▶ _Exercise prompt_:
Search the data for lines holding the word "label". State how many there are, and nothing else.

(Data entries)
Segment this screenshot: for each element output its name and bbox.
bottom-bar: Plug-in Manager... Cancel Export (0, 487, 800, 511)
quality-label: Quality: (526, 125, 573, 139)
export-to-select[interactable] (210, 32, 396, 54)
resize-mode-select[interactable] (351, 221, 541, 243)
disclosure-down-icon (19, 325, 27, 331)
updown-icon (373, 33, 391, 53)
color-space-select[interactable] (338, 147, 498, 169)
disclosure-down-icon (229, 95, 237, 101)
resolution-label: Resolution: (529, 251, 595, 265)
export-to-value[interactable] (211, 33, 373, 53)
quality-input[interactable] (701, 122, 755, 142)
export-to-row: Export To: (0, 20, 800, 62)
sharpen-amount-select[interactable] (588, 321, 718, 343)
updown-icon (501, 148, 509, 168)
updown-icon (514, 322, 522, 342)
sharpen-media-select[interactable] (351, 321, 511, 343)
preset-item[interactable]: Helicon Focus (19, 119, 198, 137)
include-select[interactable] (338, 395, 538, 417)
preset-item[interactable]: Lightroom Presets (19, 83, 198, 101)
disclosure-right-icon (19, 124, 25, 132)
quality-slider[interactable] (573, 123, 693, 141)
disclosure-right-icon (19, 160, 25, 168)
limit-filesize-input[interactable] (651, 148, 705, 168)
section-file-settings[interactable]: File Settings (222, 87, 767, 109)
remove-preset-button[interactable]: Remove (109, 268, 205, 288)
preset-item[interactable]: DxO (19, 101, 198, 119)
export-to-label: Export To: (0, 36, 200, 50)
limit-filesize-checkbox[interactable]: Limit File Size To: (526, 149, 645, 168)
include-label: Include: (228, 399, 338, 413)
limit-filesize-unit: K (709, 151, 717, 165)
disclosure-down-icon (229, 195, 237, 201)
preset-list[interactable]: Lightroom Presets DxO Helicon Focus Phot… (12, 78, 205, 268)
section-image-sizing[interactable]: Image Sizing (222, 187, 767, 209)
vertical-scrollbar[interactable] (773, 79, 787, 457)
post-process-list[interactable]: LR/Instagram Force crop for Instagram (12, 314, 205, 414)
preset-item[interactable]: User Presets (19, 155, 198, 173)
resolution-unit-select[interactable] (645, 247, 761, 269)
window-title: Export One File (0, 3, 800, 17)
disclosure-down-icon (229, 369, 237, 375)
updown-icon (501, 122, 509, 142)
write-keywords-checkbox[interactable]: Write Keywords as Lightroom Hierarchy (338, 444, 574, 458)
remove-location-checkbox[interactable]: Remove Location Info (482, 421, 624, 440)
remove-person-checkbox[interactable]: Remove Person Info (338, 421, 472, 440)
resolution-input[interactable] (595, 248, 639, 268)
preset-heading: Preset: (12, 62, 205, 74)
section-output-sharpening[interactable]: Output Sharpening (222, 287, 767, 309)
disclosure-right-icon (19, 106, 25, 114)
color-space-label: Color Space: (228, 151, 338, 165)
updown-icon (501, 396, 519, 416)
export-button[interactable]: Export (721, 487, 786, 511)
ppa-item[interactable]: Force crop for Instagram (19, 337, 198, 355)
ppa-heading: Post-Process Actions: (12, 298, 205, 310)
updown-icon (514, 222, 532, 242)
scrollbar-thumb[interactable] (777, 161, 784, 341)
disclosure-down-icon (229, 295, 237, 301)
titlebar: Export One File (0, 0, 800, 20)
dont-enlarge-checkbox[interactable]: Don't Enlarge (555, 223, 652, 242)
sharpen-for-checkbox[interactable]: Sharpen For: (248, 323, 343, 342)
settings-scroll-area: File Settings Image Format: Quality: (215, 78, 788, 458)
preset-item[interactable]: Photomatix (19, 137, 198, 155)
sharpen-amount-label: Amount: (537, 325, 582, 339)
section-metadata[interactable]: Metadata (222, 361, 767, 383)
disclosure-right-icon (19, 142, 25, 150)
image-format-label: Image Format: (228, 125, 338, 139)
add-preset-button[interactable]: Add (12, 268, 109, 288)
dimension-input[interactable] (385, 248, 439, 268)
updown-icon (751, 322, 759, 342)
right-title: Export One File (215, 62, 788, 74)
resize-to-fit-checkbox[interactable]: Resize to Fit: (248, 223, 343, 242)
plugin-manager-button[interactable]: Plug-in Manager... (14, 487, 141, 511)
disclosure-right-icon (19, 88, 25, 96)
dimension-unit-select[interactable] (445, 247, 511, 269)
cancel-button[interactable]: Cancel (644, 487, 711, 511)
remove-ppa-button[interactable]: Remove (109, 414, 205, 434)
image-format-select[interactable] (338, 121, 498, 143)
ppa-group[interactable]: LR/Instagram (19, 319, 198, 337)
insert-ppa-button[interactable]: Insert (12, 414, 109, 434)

▶ _Result_:
7